על הנטיעה ה׳Concerning Noah's Work as a Planter 5

א׳
1[18] Now while others, by asserting that our human mind is a particle of the ethereal substance, have claimed for man a kinship with the upper air; our great Moses likened the fashion of the reasonable soul to no created thing, but averred it to be a genuine coinage of that dread Spirit, the Divine and Invisible One, signed and impressed by the seal of God, the stamp of which is the Eternal Word. 
ב׳
2[19] His words are “God in-breathed into his face a breath of Life” (Gen. 2:7); so that it cannot but be that he that receives is made in the likeness of Him Who sends forth the breath.

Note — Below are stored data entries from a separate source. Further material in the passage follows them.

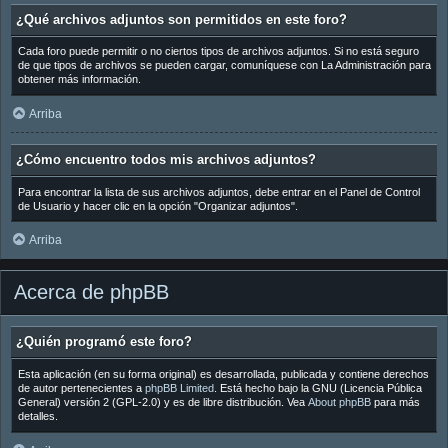
¿Qué archivos adjuntos son permitidos en este foro?
Cada foro puede permitir o no ciertos tipos de archivos adjuntos. Si no está seguro
de que tipos de archivos se pueden cargar, comuníquese con La Administración para
obtener más información.
Arriba
¿Cómo encuentro todos mis archivos adjuntos?
Para encontrar la lista de sus archivos adjuntos, debe entrar en el Panel de Control
de Usuario y hacer clic en la opción "Organizar adjuntos".
Arriba
Acerca de phpBB
¿Quién programó este foro?
Esta aplicación (en su forma original) es desarrollada, publicada y contiene derechos
de autor pertenecientes a
phpBB Limited
. Está hecho bajo la GNU (Licencia Pública
General) versión 2 (GPL-2.0) y es de libre distribución. Vea
About phpBB
para más
detalles.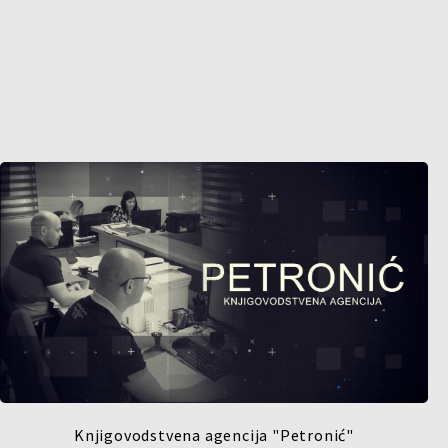
Knjigovodstvena agencija "Petronić"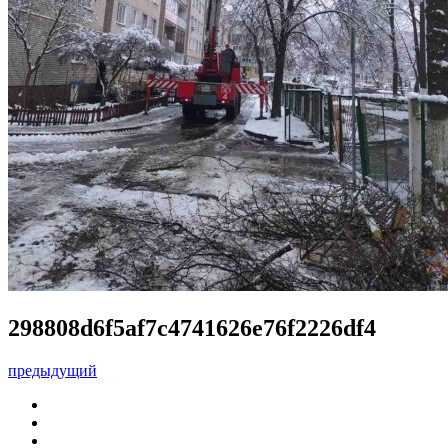
298808d6f5af7c4741626e76f2226df4
предыдущий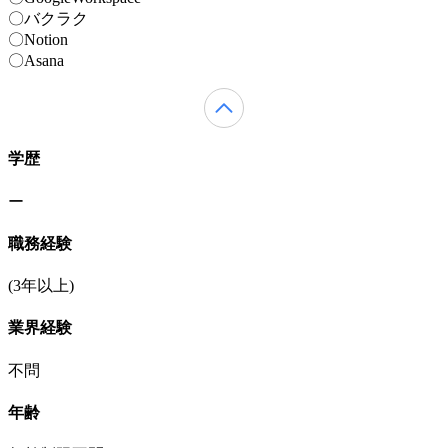
〇バクラク
〇Notion
〇Asana
学歴
ー
職務経験
(3年以上)
業界経験
不問
年齢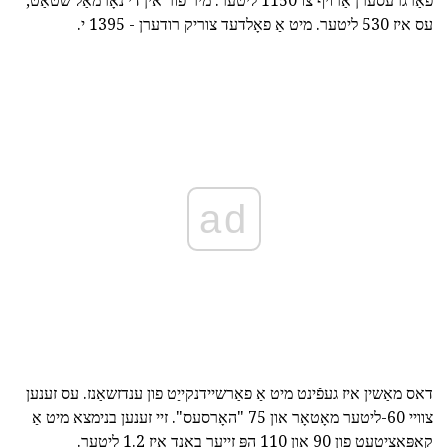
פאַרגרעסערן אַרויף צו 1150 ליטער. מיר פור אין די נאָרמאַל שטאַט,
עס איז 530 ליטער. מיט אַ פאָלדעד צוריק רודערן - 1395 י.
ad
דאס מאַשין איז געפֿינט מיט אַ פאַרשיידנקייַט פון ענדזשאַנז. עס זענען
צוויי 60-ליטער מאָטאָר און 75 "האָרסעס". זיי זענען בנימצא מיט אַ
קאַפּאַציטעט פון 90 און 110 הפּ זייער באַנד איז 1.2 ליטער.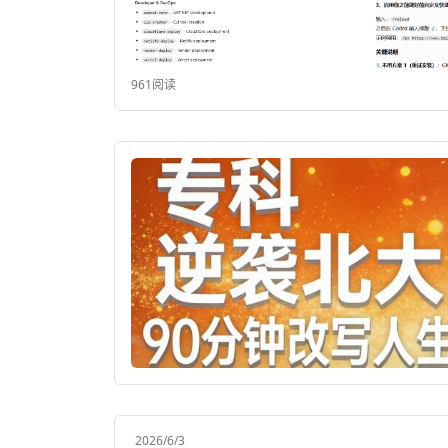
961阅读
2026/6/3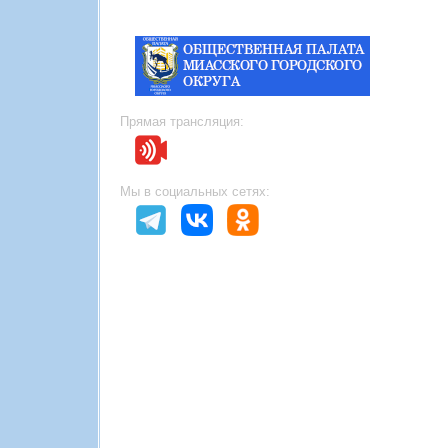
Прямая трансляция:
Мы в социальных сетях: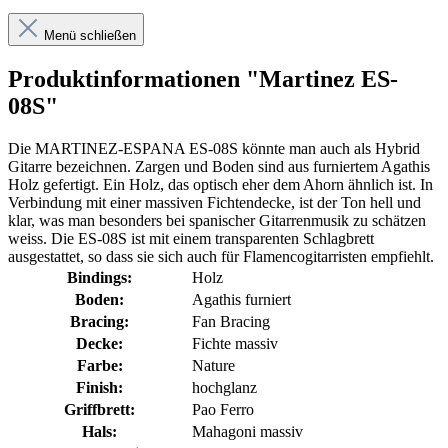
Menü schließen
Produktinformationen "Martinez ES-
08S"
Die MARTINEZ-ESPANA ES-08S könnte man auch als Hybrid
Gitarre bezeichnen. Zargen und Boden sind aus furniertem Agathis
Holz gefertigt. Ein Holz, das optisch eher dem Ahorn ähnlich ist. In
Verbindung mit einer massiven Fichtendecke, ist der Ton hell und
klar, was man besonders bei spanischer Gitarrenmusik zu schätzen
weiss. Die ES-08S ist mit einem transparenten Schlagbrett
ausgestattet, so dass sie sich auch für Flamencogitarristen empfiehlt.
Bindings:
Holz
Boden:
Agathis furniert
Bracing:
Fan Bracing
Decke:
Fichte massiv
Farbe:
Nature
Finish:
hochglanz
Griffbrett:
Pao Ferro
Hals:
Mahagoni massiv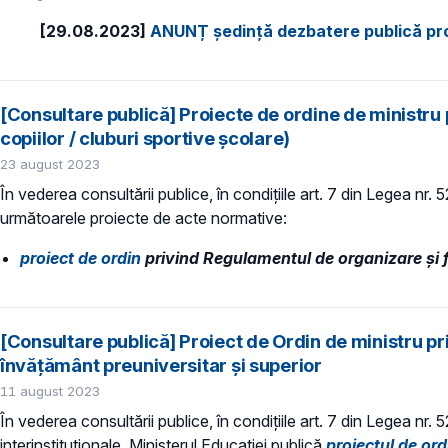
[29.08.2023]
ANUNȚ ședință dezbatere publică pr
[Consultare publică] Proiecte de ordine de ministru 
copiilor / cluburi sportive școlare)
23 august 2023
În vederea consultării publice, în condiţiile art. 7 din Legea nr.
următoarele proiecte de acte normative:
proiect de ordin
privind Regulamentul de organizare și fu
[Consultare publică] Proiect de Ordin de ministru pri
învățământ preuniversitar și superior
11 august 2023
În vederea consultării publice, în condiţiile art. 7 din Legea nr.
interinstituționale, Ministerul Educaţiei publică
proiectul de ord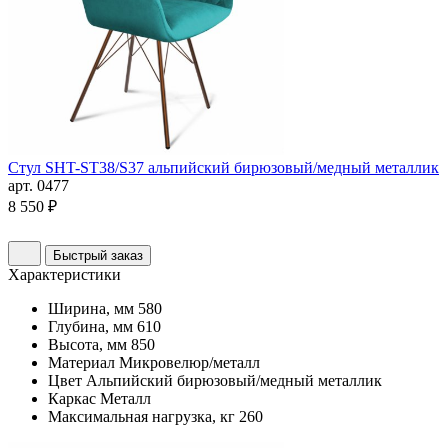
Стул SHT-ST38/S37 альпийский бирюзовый/медный металлик
арт. 0477
8 550 ₽
Быстрый заказ
Характеристики
Ширина, мм
580
Глубина, мм
610
Высота, мм
850
Материал
Микровелюр/металл
Цвет
Альпийский бирюзовый/медный металлик
Каркас
Металл
Максимальная нагрузка, кг
260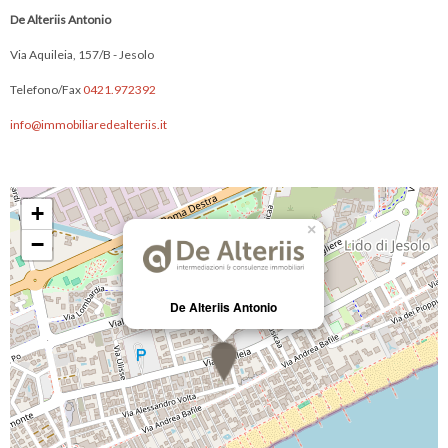
De Alteriis Antonio
Via Aquileia, 157/B - Jesolo
Telefono/Fax
0421.972392
info@immobiliaredealteriis.it
+
×
−
De Alteriis Antonio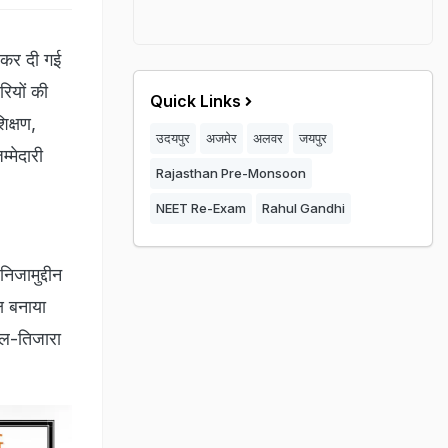
 कर दी गई
रियों की
Quick Links
िक्षण,
उदयपुर
अजमेर
अलवर
जयपुर
्मेदारी
Rajasthan Pre-Monsoon
NEET Re-Exam
Rahul Gandhi
िजामुद्दीन
ष बनाया
थल-तिजारा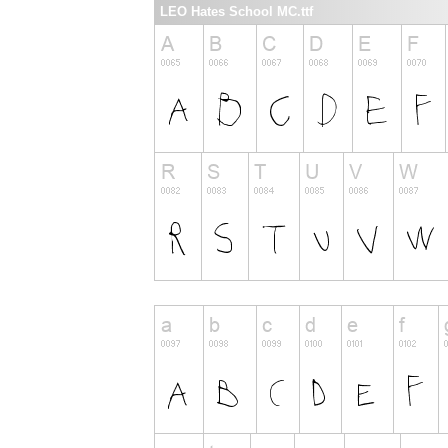
LEO Hates School MC.ttf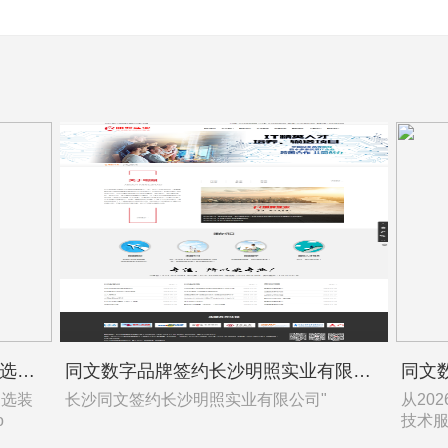
同文数字品牌正式签约湖南创晖智选装饰设计工程有限公司
同文数字品牌签约长沙明照实业有限公司
选装
长沙同文签约长沙明照实业有限公司"
从20
o
技术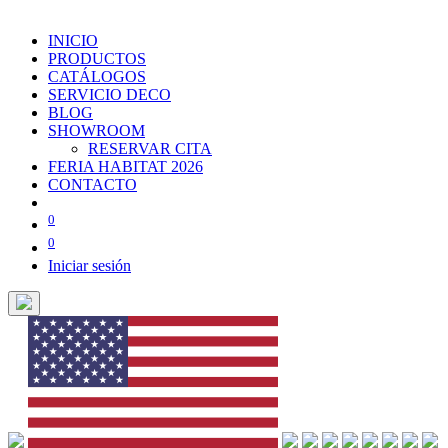
INICIO
PRODUCTOS
CATÁLOGOS
SERVICIO DECO
BLOG
SHOWROOM
RESERVAR CITA
FERIA HABITAT 2026
CONTACTO
0
0
Iniciar sesión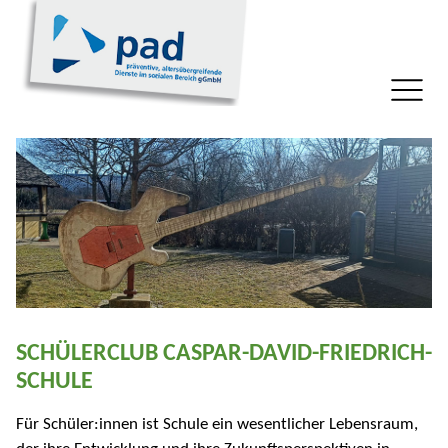
SCHÜLERCLUB CASPAR-DAVID-FRIEDRICH-
SCHULE
Für Schüler:innen ist Schule ein wesentlicher Lebensraum,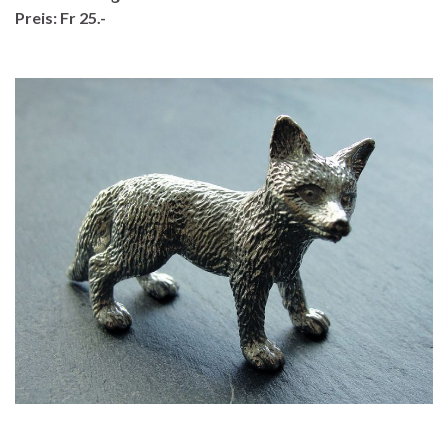
Preis: Fr 25.-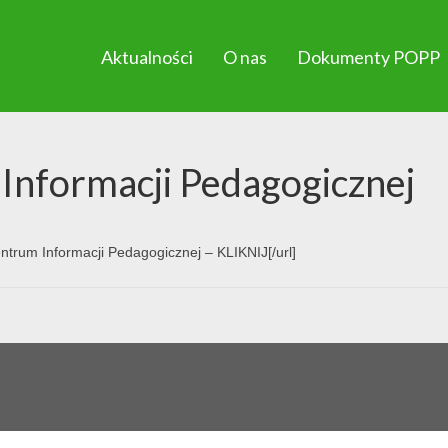
Aktualności
O nas
Dokumenty POPP
nformacji Pedagogicznej
ntrum Informacji Pedagogicznej – KLIKNIJ[/url]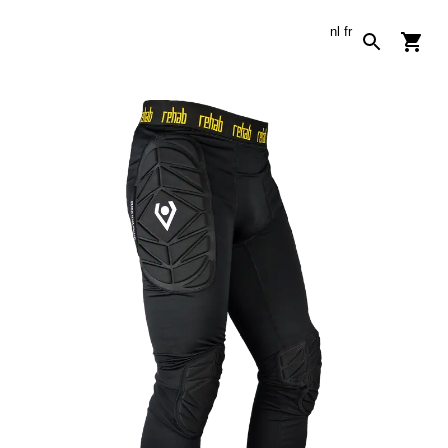
nl
fr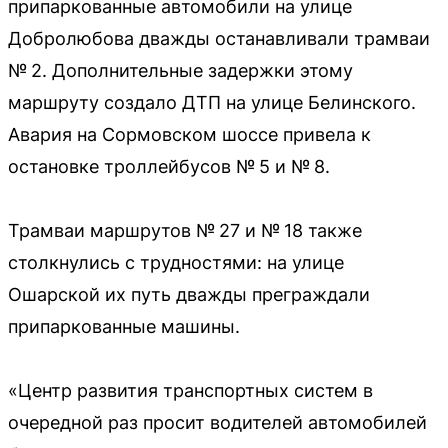
припаркованные автомобили на улице
Добролюбова дважды останавливали трамваи
№ 2. Дополнительные задержки этому
маршруту создало ДТП на улице Белинского.
Авария на Сормовском шоссе привела к
остановке троллейбусов № 5 и № 8.
Трамваи маршрутов № 27 и № 18 также
столкнулись с трудностями: на улице
Ошарской их путь дважды преграждали
припаркованные машины.
«Центр развития транспортных систем в
очередной раз просит водителей автомобилей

Accordingly we also read that man has been made after the Image of God (Gen. 1:27), not however after the image of anything created. 
ג׳
3[20] It followed then, as a natural consequence of man’s soul having been made after the image of the Archetype, the Word of the First Cause, that his body also was made erect, and could lift up its eyes to heaven, the purest portion of our universe, that by means of that which he could see man might clearly apprehend that which he could not see. 
ד׳
4[21] Since, then, it was impossible for any to discern how the understanding tends towards the Existent One, save those only who had been drawn by Him—for each one of us knows what he has himself experienced as no other can know it—He endows the bodily eyes with the power of taking the direction of the upper air, and so makes them a distinct representation of the invisible eye. 
ה׳
5[22] For, seeing that the eyes formed out of perishable matter obtained so great reach as to travel from the earthly region to heaven, that is so far away, and to touch its bounds, how vast must we deem the flight in all directions of the eyes of the soul? The strong yearning to perceive the Existent One gives them wings to attain not only to the furthest region of the upper air, but to overpass the very bounds of the entire universe and speed away toward the Uncreate.